▶ _Work request_:
Each line of the listing where the string "bounding" appears is to be identified and copied.

▶ _Exercise data_:
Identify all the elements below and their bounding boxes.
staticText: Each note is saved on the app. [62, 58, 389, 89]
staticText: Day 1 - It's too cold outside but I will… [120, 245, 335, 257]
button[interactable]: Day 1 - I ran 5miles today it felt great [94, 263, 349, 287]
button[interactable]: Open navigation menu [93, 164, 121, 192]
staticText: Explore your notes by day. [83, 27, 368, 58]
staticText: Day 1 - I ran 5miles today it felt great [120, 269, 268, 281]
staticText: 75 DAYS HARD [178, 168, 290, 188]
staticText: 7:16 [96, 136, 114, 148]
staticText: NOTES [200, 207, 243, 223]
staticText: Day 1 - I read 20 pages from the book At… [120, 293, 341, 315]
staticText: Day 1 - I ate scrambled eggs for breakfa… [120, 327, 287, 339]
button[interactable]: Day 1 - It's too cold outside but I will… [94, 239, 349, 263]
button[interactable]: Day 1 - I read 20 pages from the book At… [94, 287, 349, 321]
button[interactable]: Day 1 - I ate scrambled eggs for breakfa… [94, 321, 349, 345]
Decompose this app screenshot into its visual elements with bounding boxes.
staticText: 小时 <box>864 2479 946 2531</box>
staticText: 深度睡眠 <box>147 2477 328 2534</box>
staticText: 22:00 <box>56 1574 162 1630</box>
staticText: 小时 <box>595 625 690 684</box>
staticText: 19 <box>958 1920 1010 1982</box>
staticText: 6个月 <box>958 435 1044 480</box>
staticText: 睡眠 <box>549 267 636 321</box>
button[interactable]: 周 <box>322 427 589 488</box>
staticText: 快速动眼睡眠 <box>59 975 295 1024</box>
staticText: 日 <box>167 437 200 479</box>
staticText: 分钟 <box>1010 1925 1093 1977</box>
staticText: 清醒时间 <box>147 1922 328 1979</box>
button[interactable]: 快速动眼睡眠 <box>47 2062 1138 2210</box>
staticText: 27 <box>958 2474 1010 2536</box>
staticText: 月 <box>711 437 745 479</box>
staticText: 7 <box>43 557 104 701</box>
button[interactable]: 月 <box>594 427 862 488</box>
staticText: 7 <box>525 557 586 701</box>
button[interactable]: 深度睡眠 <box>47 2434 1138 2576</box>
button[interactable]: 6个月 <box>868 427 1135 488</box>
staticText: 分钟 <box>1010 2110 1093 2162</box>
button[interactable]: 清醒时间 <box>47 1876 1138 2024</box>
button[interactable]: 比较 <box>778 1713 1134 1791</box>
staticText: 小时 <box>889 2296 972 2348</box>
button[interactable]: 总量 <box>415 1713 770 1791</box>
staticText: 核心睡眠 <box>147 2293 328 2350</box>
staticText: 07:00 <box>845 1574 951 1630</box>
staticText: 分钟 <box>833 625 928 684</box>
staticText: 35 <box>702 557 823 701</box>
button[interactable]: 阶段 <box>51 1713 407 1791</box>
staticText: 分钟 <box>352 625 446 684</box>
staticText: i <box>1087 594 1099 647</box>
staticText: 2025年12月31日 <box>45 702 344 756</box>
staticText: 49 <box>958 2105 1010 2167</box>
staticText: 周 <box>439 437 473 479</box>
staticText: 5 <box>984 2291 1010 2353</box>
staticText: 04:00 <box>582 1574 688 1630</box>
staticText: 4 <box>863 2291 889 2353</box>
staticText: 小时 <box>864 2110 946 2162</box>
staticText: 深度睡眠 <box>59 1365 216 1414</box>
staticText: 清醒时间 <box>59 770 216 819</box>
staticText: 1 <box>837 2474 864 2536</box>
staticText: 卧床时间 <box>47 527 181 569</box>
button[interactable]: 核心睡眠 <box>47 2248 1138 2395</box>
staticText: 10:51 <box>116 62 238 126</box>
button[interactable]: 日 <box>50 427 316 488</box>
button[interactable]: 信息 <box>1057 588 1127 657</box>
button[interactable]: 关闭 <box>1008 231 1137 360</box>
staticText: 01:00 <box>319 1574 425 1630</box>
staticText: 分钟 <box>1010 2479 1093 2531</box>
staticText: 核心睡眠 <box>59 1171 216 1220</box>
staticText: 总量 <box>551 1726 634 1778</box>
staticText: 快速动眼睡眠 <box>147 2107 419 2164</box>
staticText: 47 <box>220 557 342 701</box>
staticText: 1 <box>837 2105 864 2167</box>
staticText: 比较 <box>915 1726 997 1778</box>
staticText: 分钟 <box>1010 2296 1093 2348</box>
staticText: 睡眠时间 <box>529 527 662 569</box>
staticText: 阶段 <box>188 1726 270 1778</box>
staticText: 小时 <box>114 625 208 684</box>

▶ _Final answer_:
Identify all the elements below and their bounding boxes.
Decompose this app screenshot into its visual elements with bounding boxes.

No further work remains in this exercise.